» **EXERCISE**: Using the records below, filter out every line that lacks "Jackson" and copy the rest.

» **PROVIDED ENTRIES**:
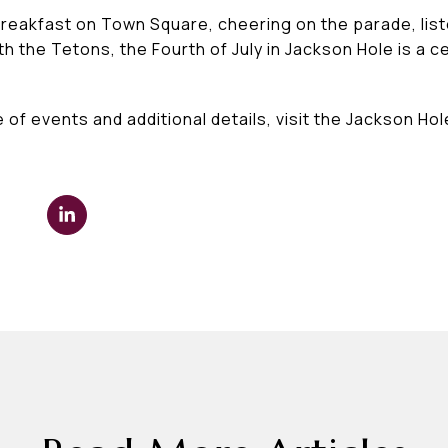
eakfast on Town Square, cheering on the parade, liste
 the Tetons, the Fourth of July in Jackson Hole is a c
 of events and additional details, visit the Jackson 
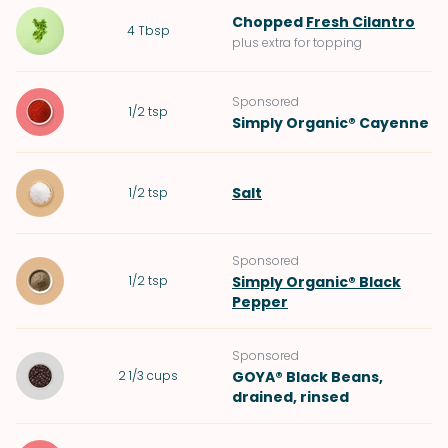
Chopped
Fresh Cilantro
4
Tbsp
plus extra for topping
Sponsored
1/2
tsp
Simply Organic® Cayenne
Salt
1/2
tsp
Sponsored
1/2
tsp
Simply Organic® Black
Pepper
Sponsored
2 1/3
cups
GOYA® Black Beans
,
drained, rinsed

» **TASK RESPONSE**:
 the Tetons, the Fourth of July in Jackson Hole is a c
 of events and additional details, visit the Jackson 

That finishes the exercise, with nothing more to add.